Good morning Australia,
The journey continues with letter number eight, and there has been a brilliant response from people. Eight days in, I am wondering when I’ll get my first response from Mr Turnbull, if any. I’ve written to the Prime Minister before and have never received a response, but there are a few things about this project that make it different: it is not just my view, it represent the views of many Australians; and this matter has reached a point where it cannot be ignored, it is time for action. Even though what I’m doing is quite small, I hope that it will have an impact and help us achieve equality.
Today’s submission is from Karly Hillas, a law student and committed ally to the LGBTI community. Karly raises an argument that I didn’t even think to look at, the process followed to pass the Marriage Amendment Bill 2004. A bill, that the government itself describes as being done in “haste”.
Thank you Karly for adding you voice. Having people share this with me, makes me feel just a little less crazy and less like I’m yelling into the ether.
I am on the road a lot next week, so I’m hoping to be able to schedule submission right through to the end of next week. I’ve filled until Monday, but need another five submissions to get me to Saturday, make your submission to firstname.lastname@example.org.
Thank you and take care,
The Hon Malcolm Turnbull MP
CANBERRA ACT 2600
22 November 2016
#DearPM: Marriage Equality (8 of 30)
To the Hon Malcolm Turnbull MP,
One of the big challenges that many in the LGBTI community face is that while we advocate for our rights in the law, we are not always able to get down to understanding the legal history of the matter of equal access to marriage in Australia.
Luckily today’s submission is from Karly Hillas, a law student and ally to the LGBTI community. Karly highlights the catalyst that led to the Marriage Act amendment in 2004; people seeking equal rights recognition resulted in the government hastily changing of the law.
Karly makes a passionate and well-reasoned argument that we can all agree makes it clear that there should be a free vote on marriage equality, now.
Dear Prime Minister,
While doing some research on why the Marriage Act was amended in 2004 I read the following on the Parliament of Australia website:
“Marriage Amendment Bill 2004
This Bill has the following purposes:
- To formally define marriage in the Marriage Act 1961, and
- To ensure that same sex marriages are not recognised as marriage in Australia, inclusive of those performed under the laws of another country that permits such unions.
The Governments haste to have the current Bill passed appears to be linked to two applications filed in court to have same sex marriages performed within the laws of another country recognised under Australian law.
This Bill amends the Marriage Act 1961 to prevent the recognition of same-sex marriages in Australia, even where the marriage has been performed under the laws of another country which does recognise this type of union.
In addition the Government has also indicated that the need for Parliament to give its immediate attention to the current Bill is related to expressions of significant community concern about the possible erosion of the institution of marriage. It is the Attorney-General’s opinion that Parliaments quick action is needed to address these community concerns.”
OK – I get it.
The government freaked out in 2004 because it was not ready for potential ramifications which may be caused from the court applications.
I’m not going to judge the government on past actions. However, I am going to judge you now.
Australia as a nation has come a long way over the past few years. The world has changed.
I argue that since 2004 we have had a lot of time to digest exactly what marriage equality means and how this will affect us as a nation – and you know what? We are ready.

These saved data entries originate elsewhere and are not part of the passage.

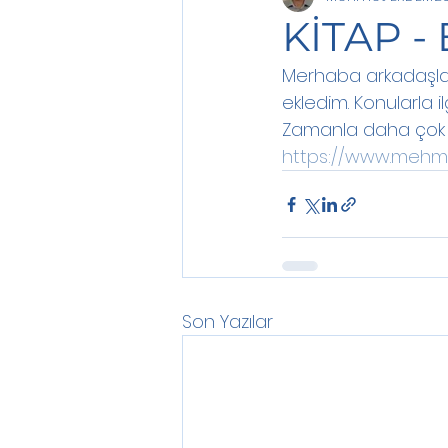
KİTAP 
Merhaba arkadaşlar
ekledim. Konularla ilg
Zamanla daha çok e
https://www.mehm
Son Yazılar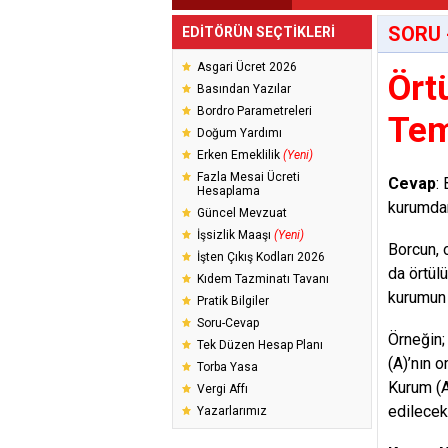
SORU 
EDİTÖRÜN SEÇTİKLERİ
Asgari Ücret 2026
Ört
Basından Yazılar
Bordro Parametreleri
Tem
Doğum Yardımı
Erken Emeklilik
(Yeni)
Fazla Mesai Ücreti
Cevap
:
Hesaplama
kurumda
Güncel Mevzuat
İşsizlik Maaşı
(Yeni)
Borcun, 
İşten Çıkış Kodları 2026
da örtül
Kıdem Tazminatı Tavanı
kurumun 
Pratik Bilgiler
Soru-Cevap
Örneğin;
Tek Düzen Hesap Planı
(A)’nın 
Torba Yasa
Kurum (A
Vergi Affı
edilecek
Yazarlarımız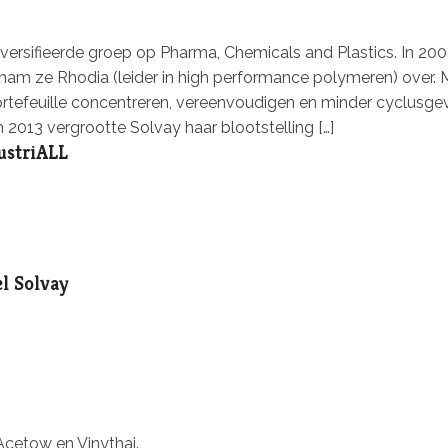
diversifieerde groep op Pharma, Chemicals and Plastics. In 20
 nam ze Rhodia (leider in high performance polymeren) over. 
portefeuille concentreren, vereenvoudigen en minder cyclusge
013 vergrootte Solvay haar blootstelling […]
ustriALL
l Solvay
Acetow en Vinythai.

We are sooooo ready. We have spoken, tweeted, protested, debated, argued, facebooked, discussed, marched and shouted from the rooftops the fact that we are ready.
And do you know what the only thing preventing marriage equality is?

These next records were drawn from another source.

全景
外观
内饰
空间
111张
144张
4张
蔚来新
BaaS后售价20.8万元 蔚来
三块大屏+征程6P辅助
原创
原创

YOU Mr Prime Minister. Yes YOU!
I echo the above opinion from the Attorney-General “Parliaments quick action is needed to address these community concerns.”

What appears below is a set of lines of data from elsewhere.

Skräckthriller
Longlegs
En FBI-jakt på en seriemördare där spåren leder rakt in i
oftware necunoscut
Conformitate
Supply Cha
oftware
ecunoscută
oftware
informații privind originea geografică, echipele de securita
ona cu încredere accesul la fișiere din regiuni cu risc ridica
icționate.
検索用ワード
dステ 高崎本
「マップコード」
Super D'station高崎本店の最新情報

So Mr Prime Minister – what are you going to do about it?
Karly Hillas, Victoria
Karly echoes the words of the then Attorney-General back in 2004 “Parliaments quick action is needed to address these community concerns.” With that in mind:
- What advice does the current Attorney-General have regarding the process followed in passing the Marriage Amendment Bill 2004, and why has the AG recommended a different process in order to legislate for marriage equality?
This is my eighth letter in a series calling for a free vote on marriage equality in the parliament, and in your current term. A free vote is the correct way to legislate for marriage equality. You could allow this to happen today.